CHELSEA HEANEY tries to put the religious experience that was RADIOHEAD‘s long-awaited Brisbane concert into words.

Brisbane Entertainment Centre, Friday November 9

It was rainy and cold as thousands made the journey to the Brisbane Entertainment Centre last Friday for the sold out Radiohead concert. I have described this venture as the musical equivalent of a pilgrimage to Mecca, and considering this kind of event happens on this continent once every eight years or so, the excitement in the crowd was also spiritually tangible.

Radiohead opened their two-hour set with Lotus Flower and Bloom — two tracks from their latest LP The King of Limbs. The group is touring with Clive Deamer, the drummer for Portishead who is playing alongside Radiohead’s own Phil Selway. The two drummers emphasised the layered percussion differentiating TKoL from their more melodic albums.

Following the echoing and evocative instability of Bloom, the group seamlessly jumped back a decade to OK Computer with Airbag. The set line-up also included fan favorites like Reckoner and You & Whose Army as well as the new non-album releases Staircase and The Daily Mail. They did, however, steer clear of 1993’s Pablo Honey and only included Street Spirit (Fade Out) from The Bends.

Radiohead definitely know how to cater to their fans, which they proved by playing a number of old hits as well as plenty of recent material. OK Computer’s eerie masterpiece Climbing Up The Walls was played before the melancholy and toned-down Nude from In Rainbows. But the emphasis was definitely on their last three albums and latest releases, Thom Yorke telling the crowd “we do new songs so we don’t go mad.”

Yorke’s erratic dance moves peaked with Myxomatosis as he jumped about the stage flailing his limbs every which way while Johnny Greenwood kept his head down and played his way through a menagerie of different instruments. Greenwood also used a handheld radio throughout the set, tuning it to different local stations and using it to build to or out of songs.

There There, The National Anthem, Feral and Bodysnatchers rounded up the set in a high-energy explosion of progressive rock. However the crowd knew that it wasn’t over — not only due to the fervent applause, but also because the crew were already setting up for the encore.

A lone Yorke re-entered the stage to deliver a hauntingly beautiful rendition of Give Up The Ghost. The singer looped and layered his vocal harmonies during the track, building to an ethereal and ghostly end that left the arena in awe. Yorke was then joined by the rest of the band for Pyramid Song, Morning Mr Magpie and Paranoid Android — all of which received hails of recognition. Keen to get a lasting fix of Radiohead before they head back to England for another eight years, the crowd still called for more.

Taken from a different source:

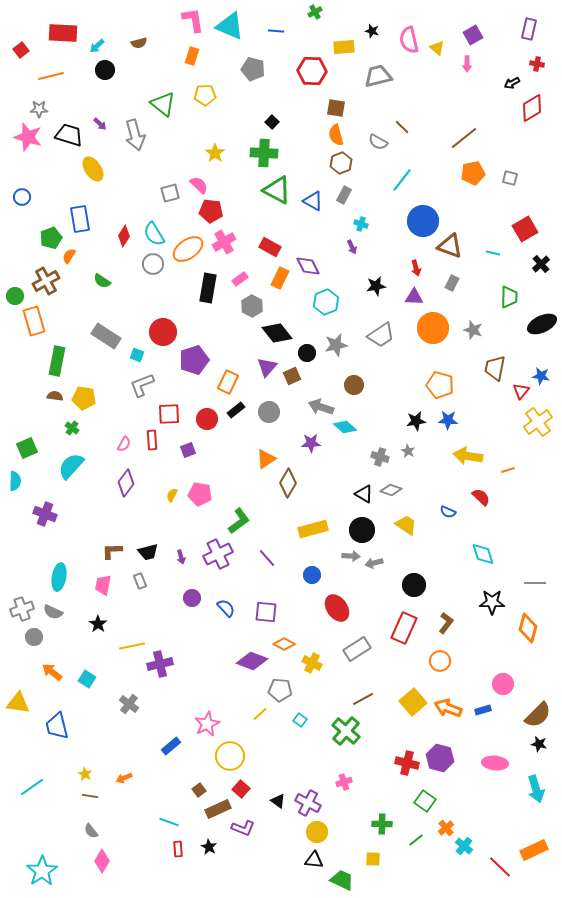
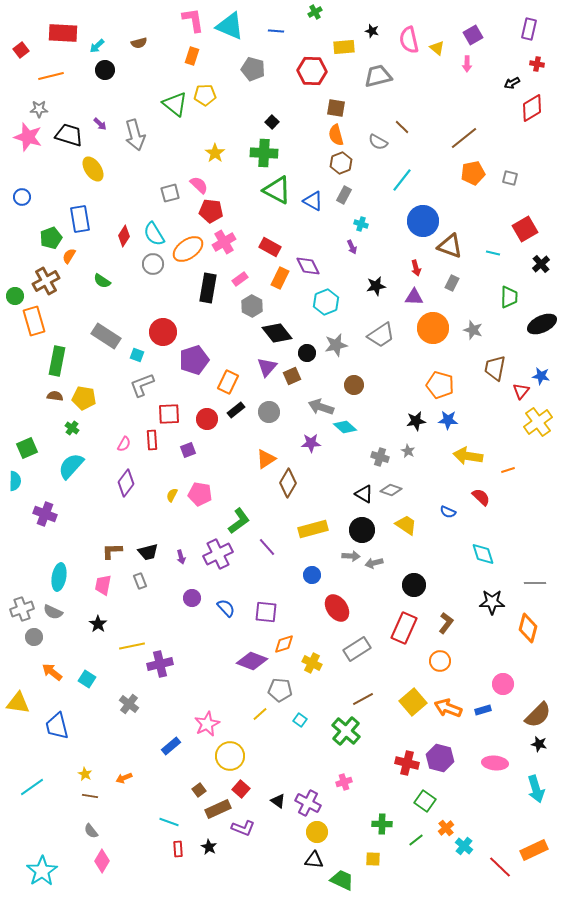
green triangle at (163, 104): moved 12 px right
purple line at (267, 558): moved 11 px up
orange diamond at (284, 644): rotated 45 degrees counterclockwise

After three minutes of thunderous applause, the band appeared yet again for a second encore, immediately breaking into 15 Step and evoking euphoric yells from the audience. When Yorke began singing a Bjork sample from Unravel, it made for a perfect and unexpected lead into Everything In It’s Right Place. The band closed the set (for the last time) with one of my personal favourites Idioteque. A slight glitch in the track tempo led to Yorke counting the band back halfway through the song, but the transition was a matter of seconds and didn’t undermine the performance in any way.

As the quintet (sextet with Deamer) made their third and final departure, a girl two rows down from me started bowing in exultation — a feeling that was undeniably reciprocated by the crowd. I left the venue in a blissful daze that I could only liken to some form of religious encounter. Radiohead have set the bar impossibly high with this live performance and only further cemented themselves in my mind as one of the best musical groups of both 20th and 21st century.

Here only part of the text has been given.